WORK ITEM> No pictures in the copy, please: retype all the records exactly.

EXERCISE INPUT>
*** Begin section ***

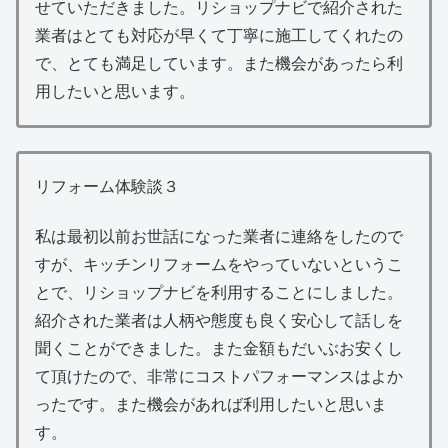
せていただきました。リショップナビで紹介された
業者はとても対応が早くて丁寧に施工してくれたの
で、とても満足しています。また機会があったら利
用したいと思います。
リフォーム体験談３
私は最初以前お世話になった業者に連絡をしたので
すが、キッチンリフォームをやっていないというこ
とで、リショップナビを利用することにしました。
紹介された業者は人柄や態度も良く安心して話しを
聞くことができました。また金額もだいぶお安くし
て頂けたので、非常にコストパフォーマンスはよか
ったです。また機会があれば利用したいと思いま
す。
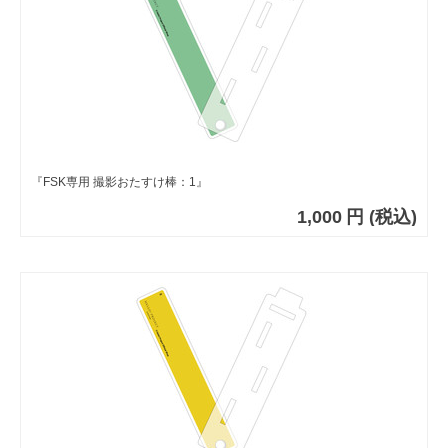
『FSK専用 撮影おたすけ棒：1』
1,000
円
(税込)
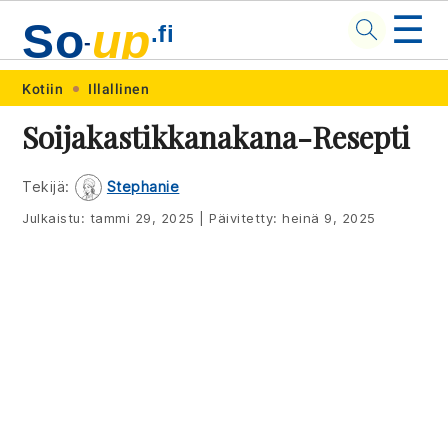
☰
So
up
.fi
-
Skip
Skip
Skip
Skip
Kotiin
Illallinen
to
to
to
to
Soijakastikkanakana-Resepti
primary
main
primary
footer
navigation
content
sidebar
Tekijä:
Stephanie
Julkaistu:
tammi 29, 2025
|
Päivitetty:
heinä 9, 2025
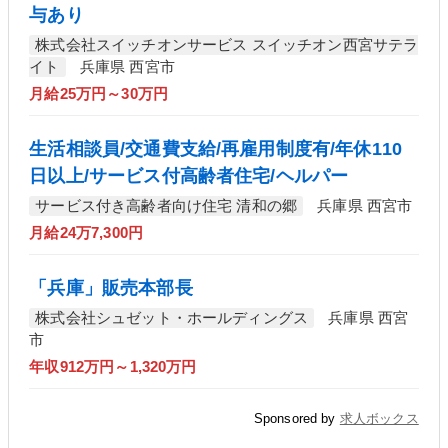
与あり
株式会社スイッチオンサービス スイッチオン西宮サテラ
イト
兵庫県 西宮市
月給25万円～30万円
生活相談員/交通費支給/再雇用制度有/年休110
日以上/サービス付高齢者住宅/ヘルパー
サービス付き高齢者向け住宅 清和の郷
兵庫県 西宮市
月給24万7,300円
「兵庫」販売本部長
株式会社シュゼット・ホールディングス
兵庫県 西宮
市
年収912万円～1,320万円
Sponsored by
求人ボックス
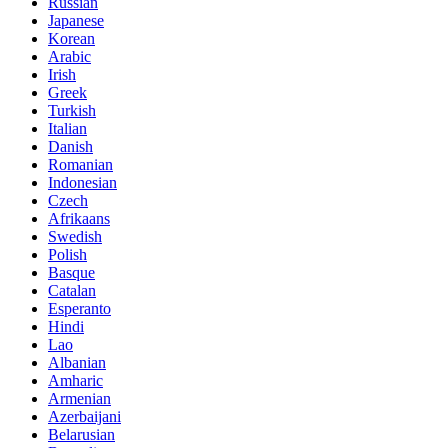
Russian
Japanese
Korean
Arabic
Irish
Greek
Turkish
Italian
Danish
Romanian
Indonesian
Czech
Afrikaans
Swedish
Polish
Basque
Catalan
Esperanto
Hindi
Lao
Albanian
Amharic
Armenian
Azerbaijani
Belarusian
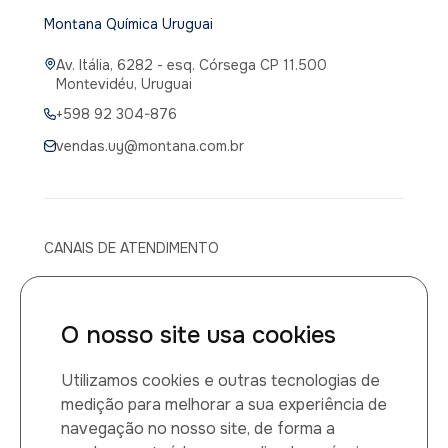
Montana Química Uruguai
Av. Itália, 6282 - esq. Córsega CP 11.500
Montevidéu, Uruguai
+598 92 304-876
vendas.uy@montana.com.br
CANAIS DE ATENDIMENTO
Canal de atendimento médico
O nosso site usa cookies
0800 014 1149
Utilizamos cookies e outras tecnologias de
Montana Química LTDA
medição para melhorar a sua experiência de
navegação no nosso site, de forma a
CNPJ: 60.884.459/0001-27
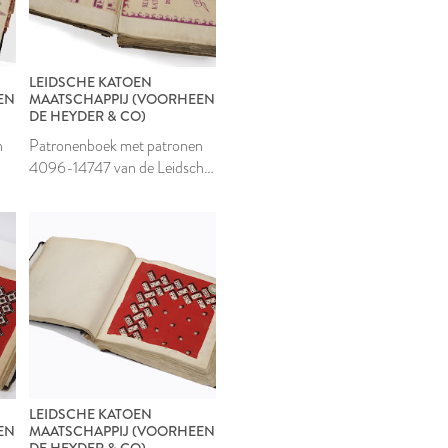
LEIDSCHE KATOEN
EN
MAATSCHAPPIJ (VOORHEEN
DE HEYDER & CO)
n
Patronenboek met patronen
4096-14747 van de Leidsche
Katoen Maatschappij
LEIDSCHE KATOEN
EN
MAATSCHAPPIJ (VOORHEEN
DE HEYDER & CO)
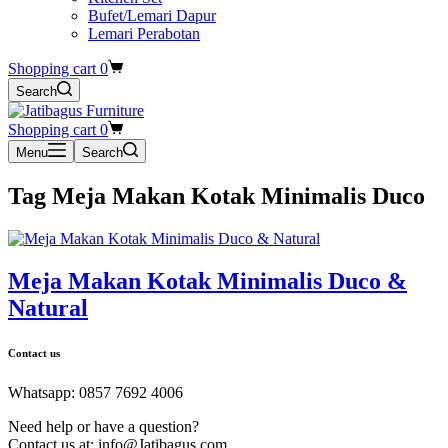
Bufet/Lemari Dapur
Lemari Perabotan
Shopping cart
0
Search
Shopping cart
0
Menu
Search
Tag
Meja Makan Kotak Minimalis Duco
Meja Makan Kotak Minimalis Duco &
Natural
Contact us
Whatsapp: 0857 7692 4006
Need help or have a question?
Contact us at: info@Jatibagus.com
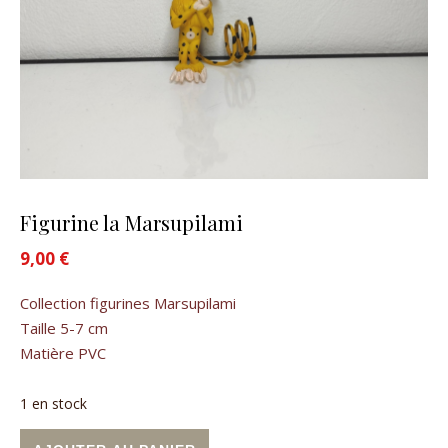
Figurine la Marsupilami
9,00
€
Collection figurines Marsupilami
Taille 5-7 cm
Matière PVC
1 en stock
quantité de Figurine la Marsupilami
Alternative:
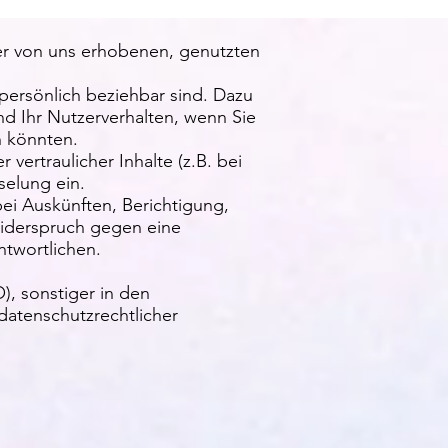
er von uns erhobenen, genutzten
persönlich beziehbar sind. Dazu
nd Ihr Nutzerverhalten, wenn Sie
n könnten.
ertraulicher Inhalte (z.B. bei
selung ein.
i Auskünften, Berichtigung,
Widerspruch gegen eine
twortlichen.
), sonstiger in den
datenschutzrechtlicher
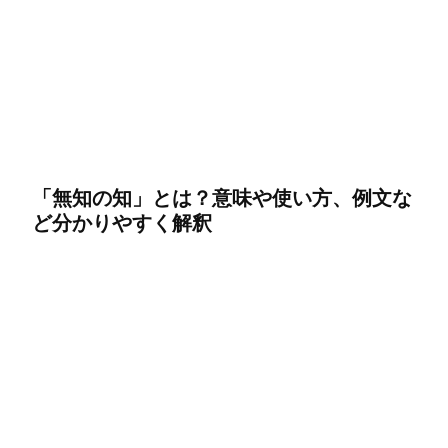
「無知の知」とは？意味や使い方、例文な
ど分かりやすく解釈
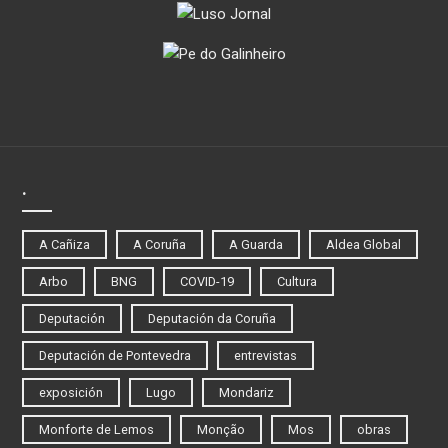
.
A Cañiza
A Coruña
A Guarda
Aldea Global
Arbo
BNG
COVID-19
Cultura
Deputación
Deputación da Coruña
Deputación de Pontevedra
entrevistas
exposición
Lugo
Mondariz
Monforte de Lemos
Monção
Mos
obras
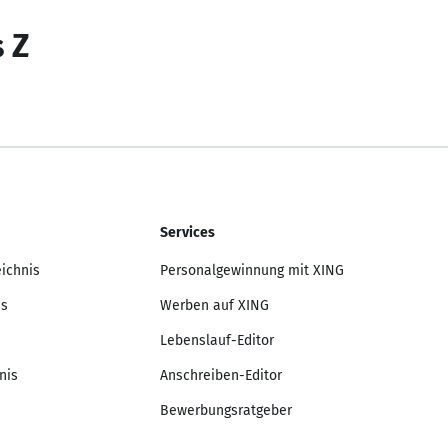
s Z
Services
eichnis
Personalgewinnung mit XING
is
Werben auf XING
Lebenslauf-Editor
nis
Anschreiben-Editor
Bewerbungsratgeber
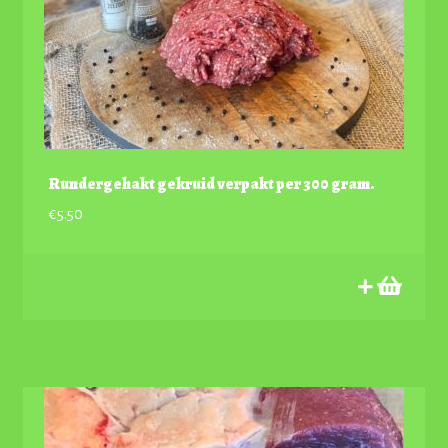
Rundergehakt gekruid verpakt per 300 gram.
€
5.50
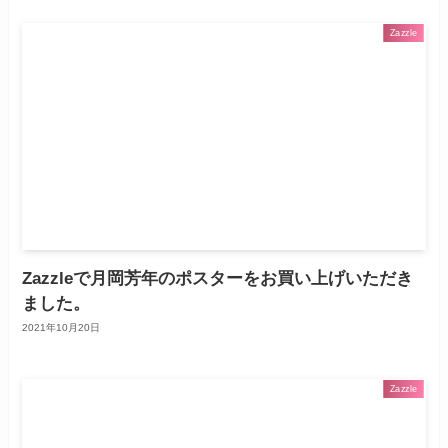
Zazzle
Zazzleで月岡芳年のポスターをお買い上げいただき
ました。
2021年10月20日
Zazzle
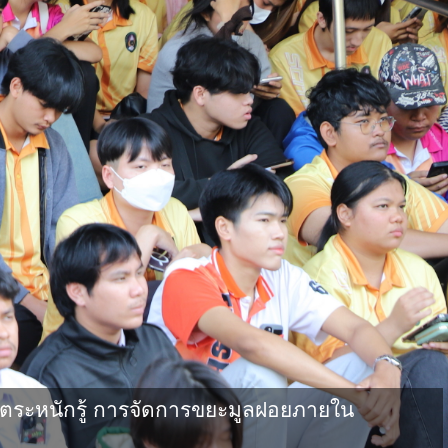
ตระหนักรู้ การจัดการขยะมูลฝอยภายใน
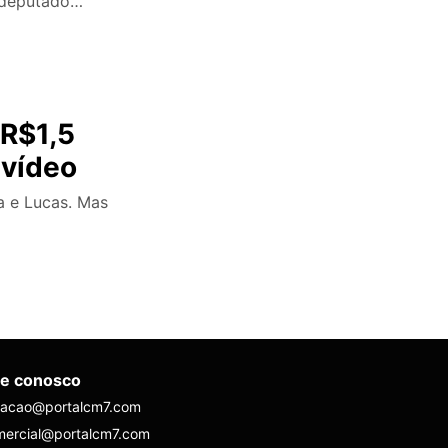
e deputado…
 R$1,5
 vídeo
a e Lucas. Mas
le conosco
dacao@portalcm7.com
mercial@portalcm7.com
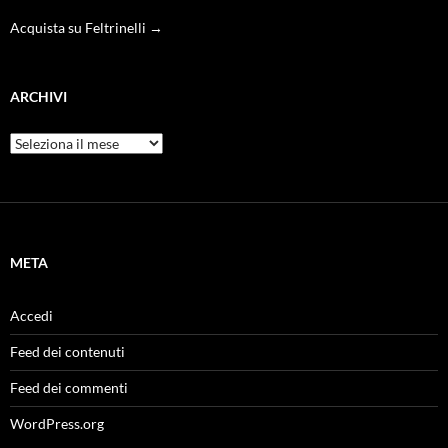
Acquista su Feltrinelli →
ARCHIVI
Archivi
META
Accedi
Feed dei contenuti
Feed dei commenti
WordPress.org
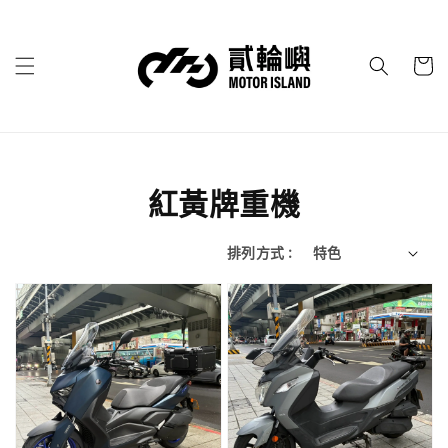
紅黃牌重機
排列方式 :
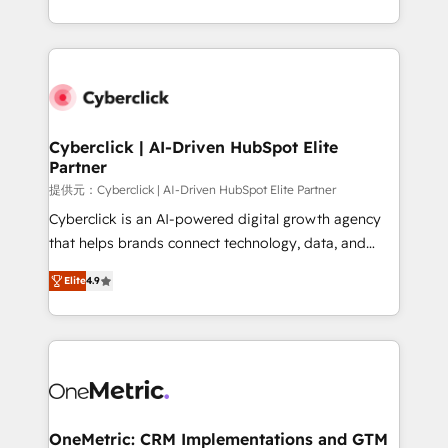
America. From casual user to super fan: make
Canada, we’ve delivered thousands of successful
HubSpot an experience you LOVE!
HubSpot projects for mid-market and enterprise
clients worldwide, with over 10 years experience. We
combine HubSpot, data, and AI to design connected
go-to-market systems that align people, process,
and technology for predictable, scalable revenue
Cyberclick | AI-Driven HubSpot Elite
Partner
growth. Our expertise spans RevOps, CRM and data
architecture, AI enablement, and strategic marketing,
提供元：Cyberclick | AI-Driven HubSpot Elite Partner
delivered through our proprietary FLAIR framework
Cyberclick is an AI-powered digital growth agency
for responsible AI adoption. As a HubSpot Elite
that helps brands connect technology, data, and
Partner and ISO 27001:2022 certified consultancy,
creativity to achieve measurable results. Founded in
Elite
4.9
we blend strategy, creativity, and technology to help
Barcelona and operating across Spain, LATAM, and
organisations scale smarter and grow stronger.
the UK, we support global companies in building
smarter marketing, sales, and customer success
strategies. As the only HubSpot Elite Partner in
Iberia (Spain & Portugal), we combine human insight
with intelligent automation to drive sustainable
growth. Our multidisciplinary team designs solutions
OneMetric: CRM Implementations and GTM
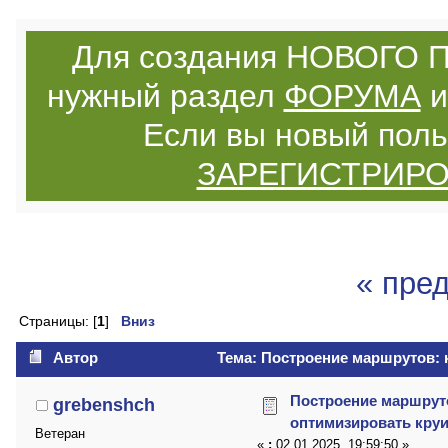
Для создания НОВОГО П
нужный раздел
ФОРУМА
и
Если вы новый поль
ЗАРЕГИСТРИР
« пре
Страницы: [
1
]
Вниз
Автор
Тема: Построение маршрутов: к
Построение маршруто
grebenshch
оптимизировать кру
Ветеран
«
:
02.01.2025, 19:59:50 »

*** End section ***

YOUR RESPONSE>
せていただきました。リショップナビで紹介された
業者はとても対応が早くて丁寧に施工してくれたの
で、とても満足しています。また機会があったら利
用したいと思います。
リフォーム体験談３
私は最初以前お世話になった業者に連絡をしたので
すが、キッチンリフォームをやっていないというこ
とで、リショップナビを利用することにしました。
紹介された業者は人柄や態度も良く安心して話しを
聞くことができました。また金額もだいぶお安くし
て頂けたので、非常にコストパフォーマンスはよか
ったです。また機会があれば利用したいと思いま
す。
『FSK専用 撮影おたすけ棒：1』
1,000
円
(税込)
☰
So
up
.fi
-
Skip
Skip
Skip
Skip
Kotiin
Illallinen
to
to
to
to
Soijakastikkanakana-Resepti
primary
main
primary
footer
navigation
content
sidebar
Tekijä:
Stephanie
Julkaistu:
tammi 29, 2025
|
Päivitetty:
heinä 9, 2025
与あり
株式会社スイッチオンサービス スイッチオン西宮サテラ
イト
兵庫県 西宮市
月給25万円～30万円
生活相談員/交通費支給/再雇用制度有/年休110
日以上/サービス付高齢者住宅/ヘルパー
サービス付き高齢者向け住宅 清和の郷
兵庫県 西宮市
月給24万7,300円
「兵庫」販売本部長
株式会社シュゼット・ホールディングス
兵庫県 西宮
市
年収912万円～1,320万円
Sponsored by
求人ボックス
Russian
Japanese
Korean
Arabic
Irish
Greek
Turkish
Italian
Danish
Romanian
Indonesian
Czech
Afrikaans
Swedish
Polish
Basque
Catalan
Esperanto
Hindi
Lao
Albanian
Amharic
Armenian
Azerbaijani
Belarusian
Montana Química Uruguai
Av. Itália, 6282 - esq. Córsega CP 11.500
Montevidéu, Uruguai
+598 92 304-876
vendas.uy@montana.com.br
CANAIS DE ATENDIMENTO
Canal de atendimento médico
O nosso site usa cookies
0800 014 1149
Utilizamos cookies e outras tecnologias de
Montana Química LTDA
medição para melhorar a sua experiência de
navegação no nosso site, de forma a
CNPJ: 60.884.459/0001-27
LEIDSCHE KATOEN
EN
MAATSCHAPPIJ (VOORHEEN
DE HEYDER & CO)
n
Patronenboek met patronen
4096-14747 van de Leidsche
Katoen Maatschappij
LEIDSCHE KATOEN
EN
MAATSCHAPPIJ (VOORHEEN
DE HEYDER & CO)
Bufet/Lemari Dapur
Lemari Perabotan
Shopping cart
0
Search
Shopping cart
0
Menu
Search
Tag
Meja Makan Kotak Minimalis Duco
Meja Makan Kotak Minimalis Duco &
Natural
Contact us
Whatsapp: 0857 7692 4006
Need help or have a question?
Contact us at: info@Jatibagus.com
Figurine la Marsupilami
9,00
€
Collection figurines Marsupilami
Taille 5-7 cm
Matière PVC
1 en stock
quantité de Figurine la Marsupilami
Alternative:
er von uns erhobenen, genutzten
persönlich beziehbar sind. Dazu
nd Ihr Nutzerverhalten, wenn Sie
n könnten.
ertraulicher Inhalte (z.B. bei
selung ein.
i Auskünften, Berichtigung,
Widerspruch gegen eine
twortlichen.
), sonstiger in den
datenschutzrechtlicher
「無知の知」とは？意味や使い方、例文な
ど分かりやすく解釈
.
A Cañiza
A Coruña
A Guarda
Aldea Global
Arbo
BNG
COVID-19
Cultura
Deputación
Deputación da Coruña
Deputación de Pontevedra
entrevistas
exposición
Lugo
Mondariz
Monforte de Lemos
Monção
Mos
obras
s Z
Services
eichnis
Personalgewinnung mit XING
is
Werben auf XING
Lebenslauf-Editor
nis
Anschreiben-Editor
Bewerbungsratgeber
Rundergehakt gekruid verpakt per 300 gram.
€
5.50
Zazzle
Zazzleで月岡芳年のポスターをお買い上げいただき
ました。
2021年10月20日
Zazzle
ตระหนักรู้ การจัดการขยะมูลฝอยภายใน
e deputado…
 R$1,5
 vídeo
a e Lucas. Mas
le conosco
dacao@portalcm7.com
mercial@portalcm7.com
Acquista su Feltrinelli →
ARCHIVI
Archivi
META
Accedi
Feed dei contenuti
Feed dei commenti
WordPress.org
紅黃牌重機
排列方式 :
America. From casual user to super fan: make
Canada, we’ve delivered thousands of successful
HubSpot an experience you LOVE!
HubSpot projects for mid-market and enterprise
clients worldwide, with over 10 years experience. We
combine HubSpot, data, and AI to design connected
go-to-market systems that align people, process,
and technology for predictable, scalable revenue
Cyberclick | AI-Driven HubSpot Elite
Partner
growth. Our expertise spans RevOps, CRM and data
architecture, AI enablement, and strategic marketing,
提供元：Cyberclick | AI-Driven HubSpot Elite Partner
delivered through our proprietary FLAIR framework
Cyberclick is an AI-powered digital growth agency
for responsible AI adoption. As a HubSpot Elite
that helps brands connect technology, data, and
Partner and ISO 27001:2022 certified consultancy,
creativity to achieve measurable results. Founded in
Elite
4.9
we blend strategy, creativity, and technology to help
Barcelona and operating across Spain, LATAM, and
organisations scale smarter and grow stronger.
the UK, we support global companies in building
smarter marketing, sales, and customer success
strategies. As the only HubSpot Elite Partner in
Iberia (Spain & Portugal), we combine human insight
with intelligent automation to drive sustainable
growth. Our multidisciplinary team designs solutions
OneMetric: CRM Implementations and GTM
Для создания НОВОГО П
нужный раздел
ФОРУМА
и
Если вы новый поль
ЗАРЕГИСТРИР
« пре
Страницы: [
1
]
Вниз
Автор
Тема: Построение маршрутов: к
Построение маршруто
grebenshch
оптимизировать кру
Ветеран
«
:
02.01.2025, 19:59:50 »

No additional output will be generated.